Medication Management can be a challenge at any age. There are tools and resources available to help. 

Be a Savvy Shopper (Know Your Insurance)!

Medicare beneficiaries can call their local State Health Insurance Information Program (SHIP), which is called MMAP in Michigan. The Acronym stands for Medicare Medicaid Assistance Program.  MMAP counselors will use the Medicare.gov website to help you discover which prescription programs will include your unique combination of medications. The website compares prices on medications, pharmacy networks, and more, so you don’t overpay.   

Connect with MMAP by calling 800-803-7174 in Battle Creek, 269-781-0846 in Marshall, or 517-529-3842 in Albion. The 800 number serves the entire state, geo-routing calls to the nearest MMAP regional office. 

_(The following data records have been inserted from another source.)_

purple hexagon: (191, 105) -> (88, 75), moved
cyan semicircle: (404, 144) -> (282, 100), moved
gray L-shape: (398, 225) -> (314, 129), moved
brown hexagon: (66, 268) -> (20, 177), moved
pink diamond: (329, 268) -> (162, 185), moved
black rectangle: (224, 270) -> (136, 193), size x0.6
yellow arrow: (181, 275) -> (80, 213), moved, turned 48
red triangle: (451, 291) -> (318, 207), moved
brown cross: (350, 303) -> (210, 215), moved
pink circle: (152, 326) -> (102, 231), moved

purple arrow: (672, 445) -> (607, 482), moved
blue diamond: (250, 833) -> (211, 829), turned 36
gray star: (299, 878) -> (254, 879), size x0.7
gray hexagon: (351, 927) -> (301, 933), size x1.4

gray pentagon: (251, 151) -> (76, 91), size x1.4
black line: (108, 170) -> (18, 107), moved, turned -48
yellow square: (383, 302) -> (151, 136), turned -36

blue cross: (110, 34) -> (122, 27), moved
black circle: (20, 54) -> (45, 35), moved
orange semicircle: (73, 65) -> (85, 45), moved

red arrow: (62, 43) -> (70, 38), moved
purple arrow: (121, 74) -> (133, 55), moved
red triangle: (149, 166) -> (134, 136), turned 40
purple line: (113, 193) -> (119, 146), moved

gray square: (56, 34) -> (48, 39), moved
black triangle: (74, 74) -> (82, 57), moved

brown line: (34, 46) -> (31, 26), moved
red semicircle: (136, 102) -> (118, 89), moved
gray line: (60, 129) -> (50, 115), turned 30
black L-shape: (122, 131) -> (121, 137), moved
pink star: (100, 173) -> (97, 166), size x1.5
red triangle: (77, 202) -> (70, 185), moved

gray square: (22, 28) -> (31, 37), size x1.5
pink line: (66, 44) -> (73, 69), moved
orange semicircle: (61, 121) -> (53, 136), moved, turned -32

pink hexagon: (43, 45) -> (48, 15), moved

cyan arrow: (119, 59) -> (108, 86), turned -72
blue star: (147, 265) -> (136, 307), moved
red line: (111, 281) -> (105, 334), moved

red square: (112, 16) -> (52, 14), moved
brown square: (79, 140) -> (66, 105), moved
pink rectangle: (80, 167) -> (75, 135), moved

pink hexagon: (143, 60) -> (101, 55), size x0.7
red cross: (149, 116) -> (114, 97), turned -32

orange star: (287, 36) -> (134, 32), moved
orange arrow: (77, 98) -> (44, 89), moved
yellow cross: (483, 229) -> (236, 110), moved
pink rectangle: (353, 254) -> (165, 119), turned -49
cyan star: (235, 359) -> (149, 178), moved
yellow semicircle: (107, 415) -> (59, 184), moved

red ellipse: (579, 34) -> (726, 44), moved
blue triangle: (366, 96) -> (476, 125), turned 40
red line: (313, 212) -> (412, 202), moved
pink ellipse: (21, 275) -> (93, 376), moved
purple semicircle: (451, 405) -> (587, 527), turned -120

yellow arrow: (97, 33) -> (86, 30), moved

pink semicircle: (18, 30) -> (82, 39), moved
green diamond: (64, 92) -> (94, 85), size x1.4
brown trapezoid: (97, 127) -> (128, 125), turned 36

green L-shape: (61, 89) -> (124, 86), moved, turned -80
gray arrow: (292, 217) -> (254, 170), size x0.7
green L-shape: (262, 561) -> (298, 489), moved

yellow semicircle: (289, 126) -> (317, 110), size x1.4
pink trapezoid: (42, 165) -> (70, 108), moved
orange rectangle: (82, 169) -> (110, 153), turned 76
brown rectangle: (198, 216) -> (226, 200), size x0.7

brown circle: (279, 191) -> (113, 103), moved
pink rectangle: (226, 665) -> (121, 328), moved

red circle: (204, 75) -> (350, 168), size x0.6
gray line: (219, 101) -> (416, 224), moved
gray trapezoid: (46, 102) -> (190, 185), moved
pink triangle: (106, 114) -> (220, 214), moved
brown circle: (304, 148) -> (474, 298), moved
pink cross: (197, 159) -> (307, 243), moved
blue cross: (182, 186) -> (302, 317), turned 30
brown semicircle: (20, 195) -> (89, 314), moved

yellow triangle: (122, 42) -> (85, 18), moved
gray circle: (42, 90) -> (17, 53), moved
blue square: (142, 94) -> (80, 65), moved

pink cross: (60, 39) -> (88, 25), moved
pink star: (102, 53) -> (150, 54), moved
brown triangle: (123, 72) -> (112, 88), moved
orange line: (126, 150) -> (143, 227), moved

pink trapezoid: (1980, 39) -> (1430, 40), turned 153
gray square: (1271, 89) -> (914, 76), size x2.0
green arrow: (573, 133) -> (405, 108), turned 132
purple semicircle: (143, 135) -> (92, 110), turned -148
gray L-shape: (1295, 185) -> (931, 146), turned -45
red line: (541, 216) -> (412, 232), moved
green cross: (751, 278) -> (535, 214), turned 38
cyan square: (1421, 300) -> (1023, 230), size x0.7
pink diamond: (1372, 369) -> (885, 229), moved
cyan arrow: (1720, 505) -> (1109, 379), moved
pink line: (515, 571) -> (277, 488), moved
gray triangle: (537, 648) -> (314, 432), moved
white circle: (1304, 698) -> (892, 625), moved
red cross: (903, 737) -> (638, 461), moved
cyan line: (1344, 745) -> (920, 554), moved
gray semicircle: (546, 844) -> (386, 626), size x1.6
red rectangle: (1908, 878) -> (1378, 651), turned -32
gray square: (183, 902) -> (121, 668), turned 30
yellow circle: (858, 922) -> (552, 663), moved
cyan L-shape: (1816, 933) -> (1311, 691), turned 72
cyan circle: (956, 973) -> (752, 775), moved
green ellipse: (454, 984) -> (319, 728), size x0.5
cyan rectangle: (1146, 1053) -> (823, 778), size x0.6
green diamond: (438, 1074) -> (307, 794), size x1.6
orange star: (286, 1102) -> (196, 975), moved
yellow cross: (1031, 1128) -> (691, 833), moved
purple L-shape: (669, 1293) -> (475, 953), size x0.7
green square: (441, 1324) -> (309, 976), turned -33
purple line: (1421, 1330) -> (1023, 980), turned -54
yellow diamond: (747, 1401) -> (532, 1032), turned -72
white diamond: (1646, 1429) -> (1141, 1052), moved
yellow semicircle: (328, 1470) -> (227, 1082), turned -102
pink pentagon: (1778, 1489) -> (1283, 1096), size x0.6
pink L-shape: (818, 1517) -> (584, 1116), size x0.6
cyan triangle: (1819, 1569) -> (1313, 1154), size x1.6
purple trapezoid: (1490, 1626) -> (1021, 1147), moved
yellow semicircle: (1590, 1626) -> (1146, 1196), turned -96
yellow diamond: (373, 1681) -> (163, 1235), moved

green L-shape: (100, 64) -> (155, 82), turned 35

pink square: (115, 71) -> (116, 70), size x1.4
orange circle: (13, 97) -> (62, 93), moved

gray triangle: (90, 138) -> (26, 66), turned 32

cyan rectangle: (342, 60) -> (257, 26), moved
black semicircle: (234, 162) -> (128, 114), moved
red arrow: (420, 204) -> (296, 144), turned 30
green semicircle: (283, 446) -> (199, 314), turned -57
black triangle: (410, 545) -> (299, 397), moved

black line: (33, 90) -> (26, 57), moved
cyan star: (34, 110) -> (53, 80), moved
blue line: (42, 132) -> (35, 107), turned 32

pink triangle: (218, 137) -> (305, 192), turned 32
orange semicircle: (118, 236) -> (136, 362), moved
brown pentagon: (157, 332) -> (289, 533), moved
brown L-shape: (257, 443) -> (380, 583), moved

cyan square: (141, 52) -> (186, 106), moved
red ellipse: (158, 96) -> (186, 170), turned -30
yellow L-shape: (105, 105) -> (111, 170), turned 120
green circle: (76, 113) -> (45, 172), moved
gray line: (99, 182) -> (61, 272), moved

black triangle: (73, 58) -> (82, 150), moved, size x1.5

Partner with your Pharmacist

Another aspect of Medication Management is scheduling. What do you take, and when? Should you take your medication with food or without? Your pharmacist can be your best help for managing dosing schedules, as most pharmacies now offer some type of blister-pack medication packaging. They can sort prescriptions and vitamins/minerals into easy-open labelled packets for morning, midday, dinner time and bedtime. Some pharmacies charge extra for this service, you need to ask if there is a cost.  Your pharmacy can also print out your complete medication list to carry with you. Keep a copy at home for caregivers, too!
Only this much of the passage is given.